The report said police identified the victims as Neil Mojica and Eduardo Molina, both employees of Globe Distribution Services (Subic) Inc. in Subic Bay Freeport Zone (SBFZ) and who were residents of Balaybay Resettlement in Castillejos, Zambales.


Investigations disclosed that at about 11:45 in the evening, Mojica and Molina, both assigned as "Sling men" at Quay Wall steel stockyard of Hanjin facility, were standing on top of a 15-tonner girder steel frame operated by a crane while victims were removing its shackles after it was placed horizontally on a trestle about 8-feet high from the ground.


Another worker Orlando Aguirre, a signal man on site, ordered the crane operator to hoist the boom after the shackles were removed when suddenly the steel frame measuring about 40-foot long and 6 feet high collapsed and fell pinning the victims on the ground.

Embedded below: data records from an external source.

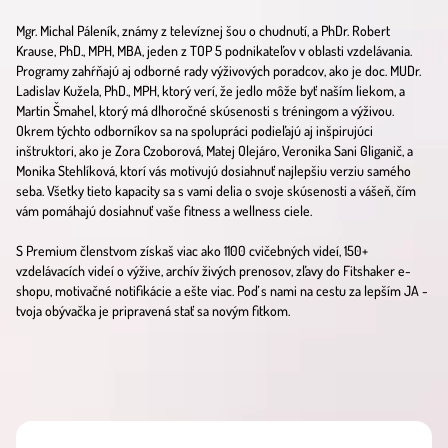
Mgr. Michal Páleník, známy z televíznej šou o chudnutí, a PhDr. Robert
Krause, PhD., MPH, MBA, jeden z TOP 5 podnikateľov v oblasti vzdelávania.
Programy zahŕňajú aj odborné rady výživových poradcov, ako je doc. MUDr.
Ladislav Kužela, PhD., MPH, ktorý verí, že jedlo môže byť naším liekom, a
Martin Šmahel, ktorý má dlhoročné skúsenosti s tréningom a výživou.
Okrem týchto odborníkov sa na spolupráci podieľajú aj inšpirujúci
inštruktori, ako je Zora Czoborová, Matej Olejáro, Veronika Sani Gliganič, a
Monika Stehlíková, ktorí vás motivujú dosiahnuť najlepšiu verziu samého
seba. Všetky tieto kapacity sa s vami delia o svoje skúsenosti a vášeň, čím
vám pomáhajú dosiahnuť vaše fitness a wellness ciele.
S Premium členstvom získaš viac ako 1100 cvičebných videí, 150+
vzdelávacích videí o výžive, archív živých prenosov, zľavy do Fitshaker e-
shopu, motivačné notifikácie a ešte viac. Poď s nami na cestu za lepším JA -
tvoja obývačka je pripravená stať sa novým fitkom.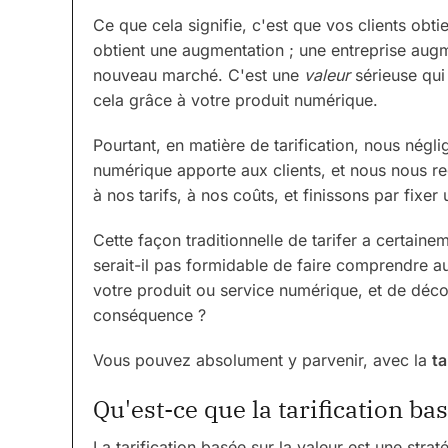
Ce que cela signifie, c'est que vos clients obt
obtient une augmentation ; une entreprise augme
nouveau marché. C'est une
valeur
sérieuse qui 
cela grâce à votre produit numérique.
Pourtant, en matière de tarification, nous négl
numérique apporte aux clients, et nous nous r
à nos tarifs, à nos coûts, et finissons par fixer 
Cette façon traditionnelle de tarifer a certain
serait-il pas formidable de faire comprendre aux
votre produit ou service numérique, et de déco
conséquence ?
Vous pouvez absolument y parvenir, avec la
ta
Qu'est-ce que la tarification bas
La tarification basée sur la valeur est une strat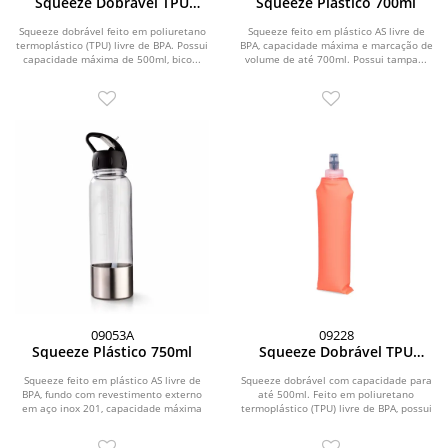
Squeeze Dobrável TPU
Squeeze Plástico 700ml
500ml
Squeeze dobrável feito em poliuretano
Squeeze feito em plástico AS livre de
termoplástico (TPU) livre de BPA. Possui
BPA, capacidade máxima e marcação de
capacidade máxima de 500ml, bico...
volume de até 700ml. Possui tampa...
09053A
09228
Squeeze Plástico 750ml
Squeeze Dobrável TPU
500ml
Squeeze feito em plástico AS livre de
Squeeze dobrável com capacidade para
BPA, fundo com revestimento externo
até 500ml. Feito em poliuretano
em aço inox 201, capacidade máxima
termoplástico (TPU) livre de BPA, possui
de 750ml e...
bico...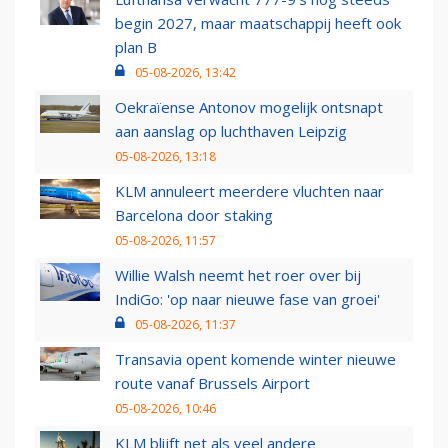
begin 2027, maar maatschappij heeft ook
plan B
05-08-2026, 13:42
Oekraïense Antonov mogelijk ontsnapt
aan aanslag op luchthaven Leipzig
05-08-2026, 13:18
KLM annuleert meerdere vluchten naar
Barcelona door staking
05-08-2026, 11:57
Willie Walsh neemt het roer over bij
IndiGo: 'op naar nieuwe fase van groei'
05-08-2026, 11:37
Transavia opent komende winter nieuwe
route vanaf Brussels Airport
05-08-2026, 10:46
KLM blijft net als veel andere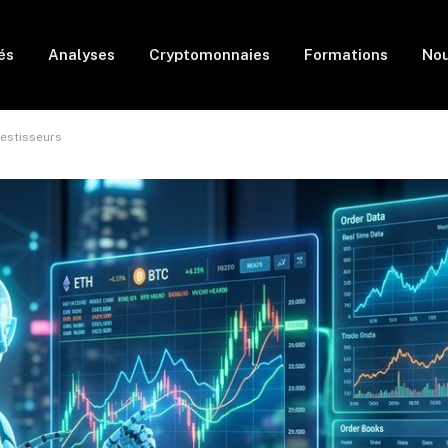
és
Analyses
Cryptomonnaies
Formations
Nou
vestisseurs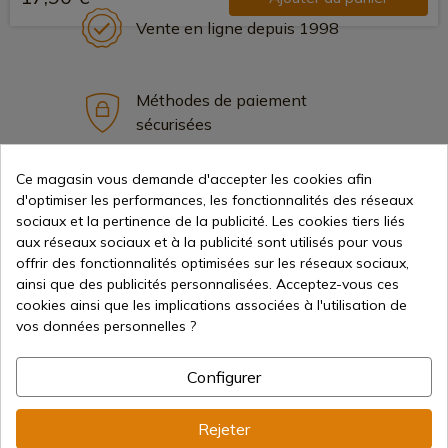
Vente en ligne depuis 1998
Méthodes de paiement
sécurisées
Ce magasin vous demande d'accepter les cookies afin
Expédition internationale
d'optimiser les performances, les fonctionnalités des réseaux
sociaux et la pertinence de la publicité. Les cookies tiers liés
aux réseaux sociaux et à la publicité sont utilisés pour vous
offrir des fonctionnalités optimisées sur les réseaux sociaux,
ainsi que des publicités personnalisées. Acceptez-vous ces
cookies ainsi que les implications associées à l'utilisation de
vos données personnelles ?
Information
Configurer
info@aceros-de-hispania.com
Rejeter
(+34)
978 877 088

Both the victim's bodies were crashed on the concrete pavement facing down. The two were killed instantly.


A worker told investigators when he was about to leave the area that he witnessed the trestle where the 15-ton steel frame was placed was not actually leveled. He pointed it out to other co-workers but it was too late, he said.


In less than two months, Five workers have been killed while working inside Hanjin's shipbuilding facility in the Redondo Peninsula in Subic, Zambales where a recent terrible accident occurred last January 17 this year killing two workers after a section of the ship they were working on suddenly exploded.


The bodies of Mojica and Molina were brought to Flores Funeral parlor in Barangay Mabayuan, Olongapo City for autopsy.


Meanwhile, officials from the Subic Bay Metropolitan Authority (SBMA) are now investigating the incident and may reportedly recommend the suspension of HHIC for another deadly accident.

A separate report received by ABS-CBN News said that HHIC-Phil general manager Pyeong Jong Yu, in a letter to the SBMA Tuesday, expressed "deepest regrets over another tragic accident" and said the company will "exert every means to prevent the recurrence of similar incidents."


He said Hanjin will also ask the subcontractor to settle "amicably and fairly" with the families of the victims as soon as possible.